Both men and women get migraine. Prior to puberty, boys are more likely to experience attacks than girls, but overall, women are three times more likely to have the condition than men. It is not entirely clear why.
Many women find that they are more likely to have attacks just before or during their menstrual periods, and often migraine improves for women after menopause. This suggests that hormones (probably estrogen) are involved. However, the situation is likely more complex than that, says Dr. Preston. “Estrogen is a trigger for some women, but not all,” she says. “Some women find that their headaches lessen after menopause, but others, unfortunately, do not.”
The Migraine Millstone
It is hard to overestimate the costs, both personal and economic, of migraine. When you have a migraine attack, it is difficult, if not impossible, to work, study, or conduct any of the routine activities of daily life. Add to that the fact that attacks typically last between four and 72 hours (and in some cases a week or longer), it’s not surprising that migraine is ranked the second most disabling disease in the world, according to the Global Burden of Disease Study, which estimates the prevalence of disease and the relative harm it causes.
“If you have chronic migraine, it can be very difficult to maintain employment or keep up in school.
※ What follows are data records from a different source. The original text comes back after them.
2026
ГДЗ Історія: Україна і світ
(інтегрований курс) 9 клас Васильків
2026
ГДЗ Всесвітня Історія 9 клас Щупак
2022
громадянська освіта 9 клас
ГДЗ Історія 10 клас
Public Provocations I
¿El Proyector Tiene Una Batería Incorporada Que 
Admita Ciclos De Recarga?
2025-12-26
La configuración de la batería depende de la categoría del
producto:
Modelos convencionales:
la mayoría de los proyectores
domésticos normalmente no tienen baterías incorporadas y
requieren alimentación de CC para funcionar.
It really changes daily life,” says Dr. Pearlman. “When you’re experiencing an attack, you’re just miserable; you’re unable to do much of anything.”
The good news is that complications from migraine are rare. “Generally, there is no long-term issue,” says Dr. Pearlman, “though there is a slight increase in the risk of stroke for some people with migraine.”
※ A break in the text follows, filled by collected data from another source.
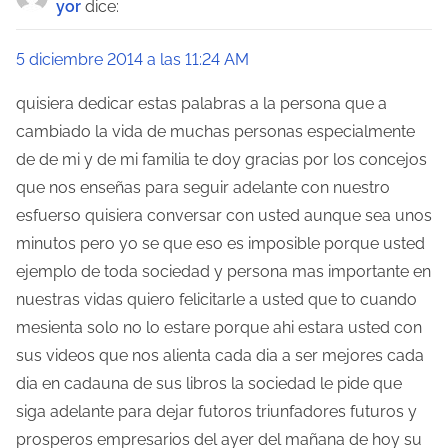
yor
dice:
e
5 diciembre 2014 a las 11:24 AM
n
quisiera dedicar estas palabras a la persona que a
t
cambiado la vida de muchas personas especialmente
r
de de mi y de mi familia te doy gracias por los concejos
a
que nos enseñas para seguir adelante con nuestro
esfuerso quisiera conversar con usted aunque sea unos
d
minutos pero yo se que eso es imposible porque usted
a
ejemplo de toda sociedad y persona mas importante en
nuestras vidas quiero felicitarle a usted que to cuando
s
mesienta solo no lo estare porque ahi estara usted con
sus videos que nos alienta cada dia a ser mejores cada
dia en cadauna de sus libros la sociedad le pide que
siga adelante para dejar futoros triunfadores futuros y
prosperos empresarios del ayer del mañana de hoy su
Chronic migraine is a challenging illness. Unfortunately, there is no cure; it is a condition that you need to learn to manage. But thanks to new medications and various lifestyle measures, such as avoiding triggers, it is possible to live a full and productive life with the condition.
What Is Aura?
Chronic migraine and episodic migraine typically share similar symptoms. And migraine attacks in both types are sometimes preceded by a phenomenon known as aura. The term refers to transitory symptoms that may commence approximately 30 minutes or so before a migraine headache begins. Neurotransmitters in the brain are thought to cause them.
The symptoms of aura are usually visual and may include such disturbances as seeing flashing lights or wavy lines, or losing part or all of your vision for a short period of time. Aura can sometimes include verbal disruptions; sensory disturbances such as mild hallucinations; vertigo and dizziness; or motor problems such as tingling, weakness, or numbness in the extremities.
Migraine with aura is less common than migraine without; the former is probably experienced by about 25 percent of people who have migraine. Treatment for migraine with aura is usually the same as treatment for migraine without. It’s also possible to experience aura without having a headache or any other symptoms afterward; this situation becomes more common as people get older.